With foreign capital fleeing, property values falling, youth unemployment surging, and indebtedness soaring, China is in desperate need of a win for its export-driven economy.
The status quo won’t fly any more
On this trip, European Commission President Ursula von der Leyen bluntly conveyed the EU’s demands for fair economic competition with China and its willingness to robustly defend its interests against Beijing’s unfair trade practices.
In response, Xi bluntly denied the basis for Europe’s concerns, claiming, “The so-called ‘problem of China’s overcapacity’ does not exist, either from the perspective of comparative advantage or in light of global demand.”
This builds on the ES’s 2019 designation of China as a “systemic rival” and should be understood in China for what it is: a clear warning that the status quo is no longer acceptable.
By doubling down on authoritarian belligerence, Xi demonstrated a lack of vision for productive European engagement.

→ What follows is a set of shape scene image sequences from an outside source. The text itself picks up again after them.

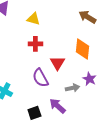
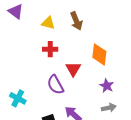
brown arrow: (87, 17) -> (76, 21), moved, turned -144
gray arrow: (72, 88) -> (109, 108), moved

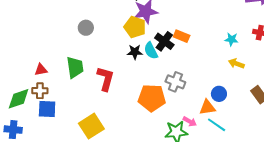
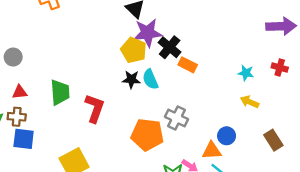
gray circle: (86, 28) -> (13, 57), moved
black cross: (164, 41) -> (170, 47), moved

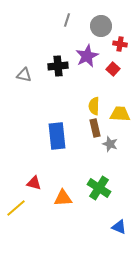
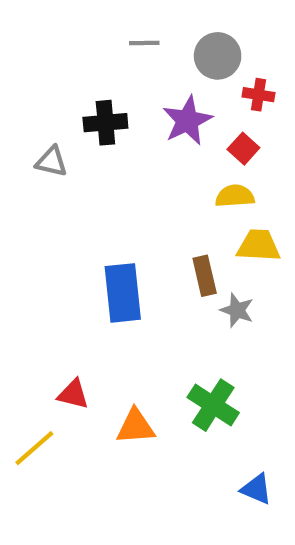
gray line: (67, 20) -> (144, 43), turned 72
black cross: (58, 66) -> (105, 123), moved
yellow semicircle: (94, 106) -> (235, 196), moved, turned 84

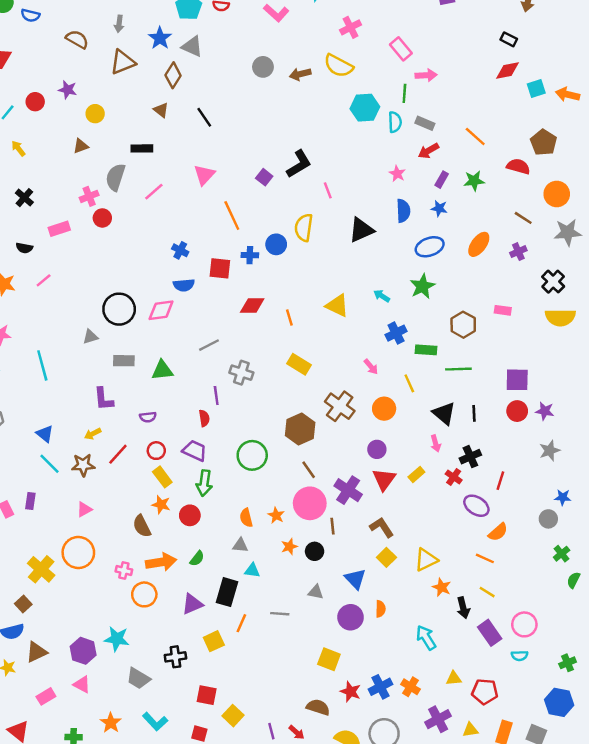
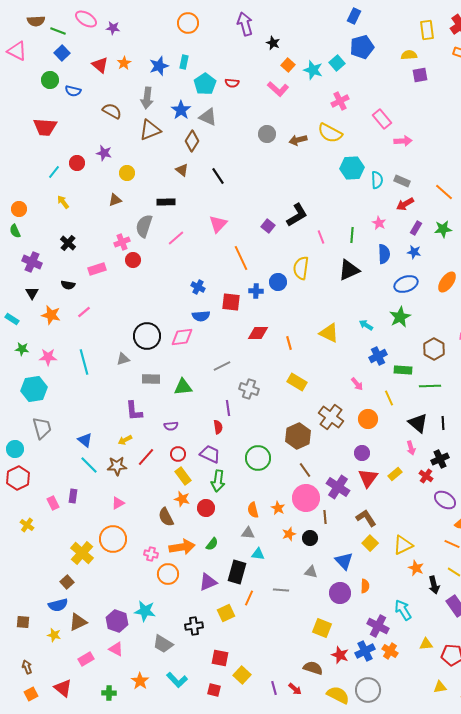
gray arrow: (119, 24) -> (147, 98), size x1.5
green line: (404, 93) -> (352, 235), moved
cyan line: (42, 365) -> (84, 362), moved
purple cross: (438, 719) -> (378, 626), moved, turned -35

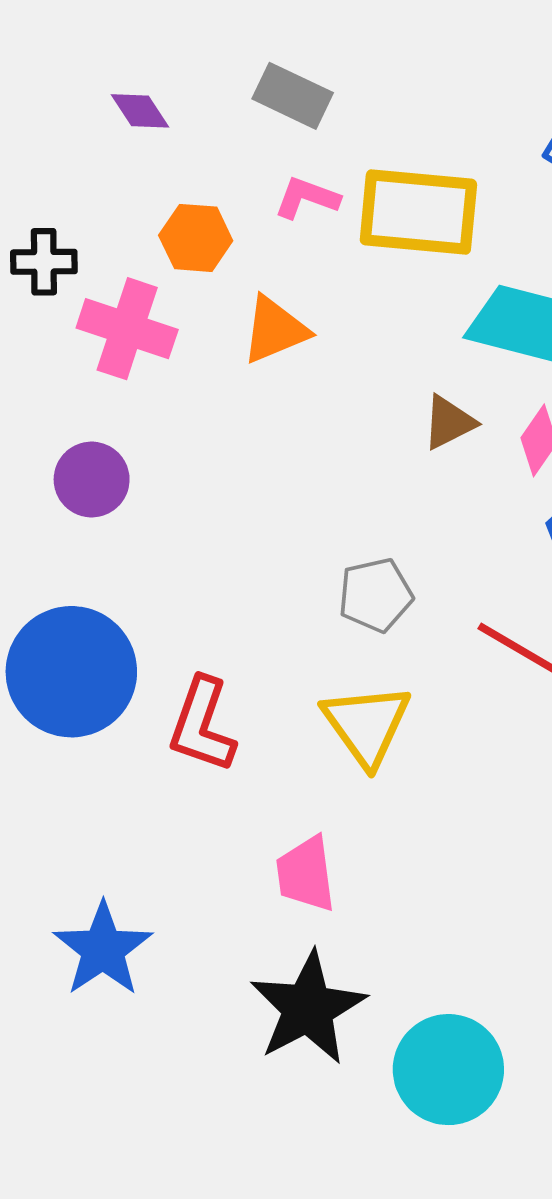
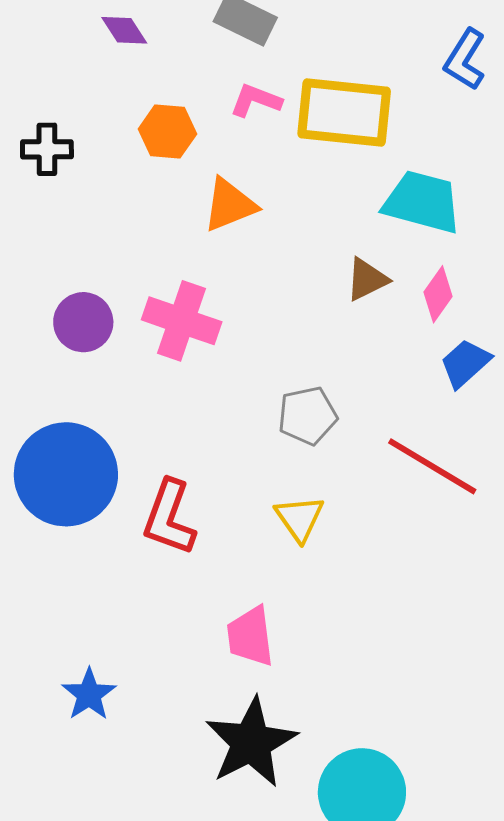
pink cross: (127, 329) -> (182, 321), moved
yellow triangle: (367, 725) -> (299, 518), size x0.7
blue star: (103, 949) -> (89, 694), size x0.7

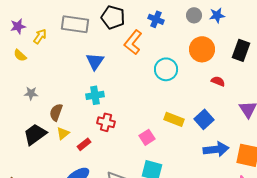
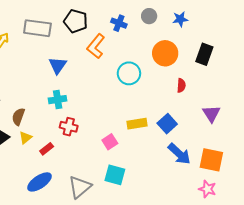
gray circle: (194, 15) -> (149, 16), moved
red semicircle: (218, 81) -> (181, 85), turned 72
yellow rectangle: (174, 119) -> (137, 124), turned -30
blue arrow: (216, 149) -> (179, 154), turned 50

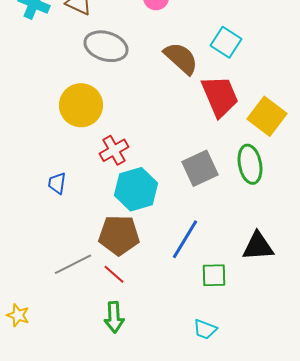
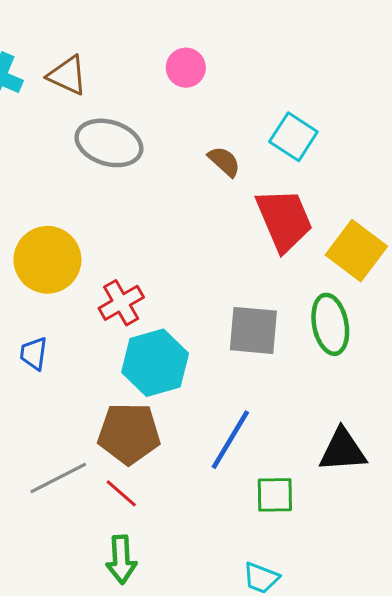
brown semicircle: (181, 58) -> (224, 161), size x0.6
yellow circle: (81, 105) -> (47, 260), moved
gray square: (200, 168) -> (253, 330), turned 30

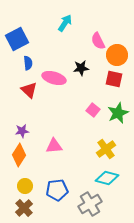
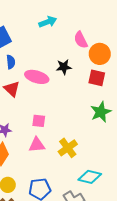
cyan arrow: (65, 23) -> (48, 22), turned 36
pink square: (93, 110) -> (39, 121), moved, turned -32
yellow cross: (106, 149) -> (68, 148), moved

For China to revive its fortunes, it must fundamentally change course, abandoning its version of predatory state capitalism in favour of the genuine market reforms its trade partners worldwide are calling for.
By ignoring Europe’s call for change, Xi has ensured darker economic days ahead for the Chinese people.
Elaine Dezenski is senior director and head of the Center on Economic and Financial Power at the Foundation for Defense of Democracies, a non-partisan think tank based in Washington, DC.